START Data for this exercise
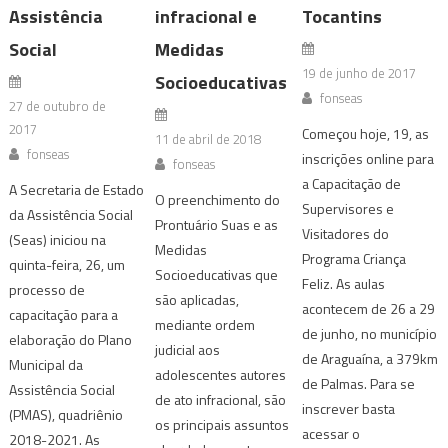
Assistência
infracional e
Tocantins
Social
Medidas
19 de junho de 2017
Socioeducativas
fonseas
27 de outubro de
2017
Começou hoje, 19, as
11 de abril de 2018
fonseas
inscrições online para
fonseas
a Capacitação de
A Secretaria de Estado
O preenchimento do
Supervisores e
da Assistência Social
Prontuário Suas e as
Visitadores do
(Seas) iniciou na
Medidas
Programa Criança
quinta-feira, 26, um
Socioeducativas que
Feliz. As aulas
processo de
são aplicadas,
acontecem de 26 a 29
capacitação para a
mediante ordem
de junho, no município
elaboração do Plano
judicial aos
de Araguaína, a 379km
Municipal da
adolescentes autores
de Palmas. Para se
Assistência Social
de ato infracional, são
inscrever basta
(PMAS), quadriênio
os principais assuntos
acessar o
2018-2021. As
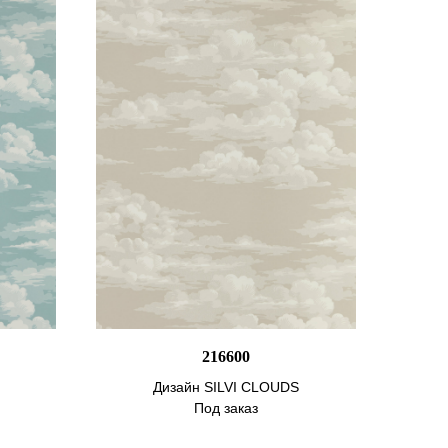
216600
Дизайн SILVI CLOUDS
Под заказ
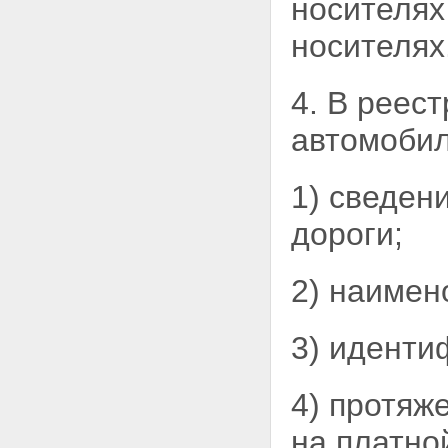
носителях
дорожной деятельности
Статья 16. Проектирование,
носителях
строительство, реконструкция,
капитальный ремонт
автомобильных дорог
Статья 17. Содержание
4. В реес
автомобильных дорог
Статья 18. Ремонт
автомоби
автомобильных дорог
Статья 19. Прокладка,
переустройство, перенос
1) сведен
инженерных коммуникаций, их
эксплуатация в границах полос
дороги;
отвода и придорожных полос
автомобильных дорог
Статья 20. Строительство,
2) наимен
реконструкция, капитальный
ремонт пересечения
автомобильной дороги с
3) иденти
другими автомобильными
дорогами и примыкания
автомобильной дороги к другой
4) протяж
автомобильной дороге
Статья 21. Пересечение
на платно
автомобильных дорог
END Data for this exercise
START Data for this exercise
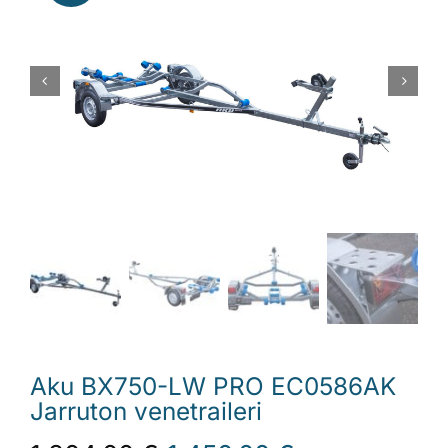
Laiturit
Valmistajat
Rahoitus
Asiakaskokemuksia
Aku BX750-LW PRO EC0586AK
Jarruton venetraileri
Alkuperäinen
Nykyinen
END Data for this exercise
START Data for this exercise
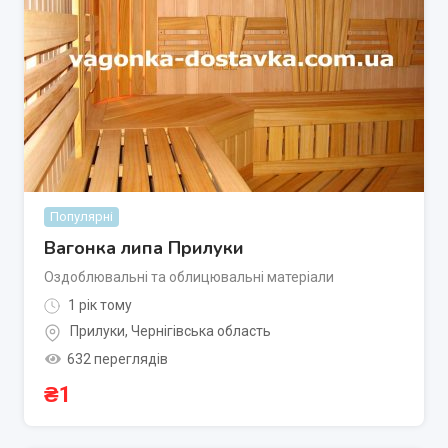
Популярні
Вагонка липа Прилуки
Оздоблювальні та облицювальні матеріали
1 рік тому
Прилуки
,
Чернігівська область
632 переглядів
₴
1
END Data for this exercise
Work required - Each line above where the word "Статья" occurs should be copied out.

Completed task -
Статья 16. Проектирование,
Статья 17. Содержание
Статья 18. Ремонт
Статья 19. Прокладка,
Статья 20. Строительство,
Статья 21. Пересечение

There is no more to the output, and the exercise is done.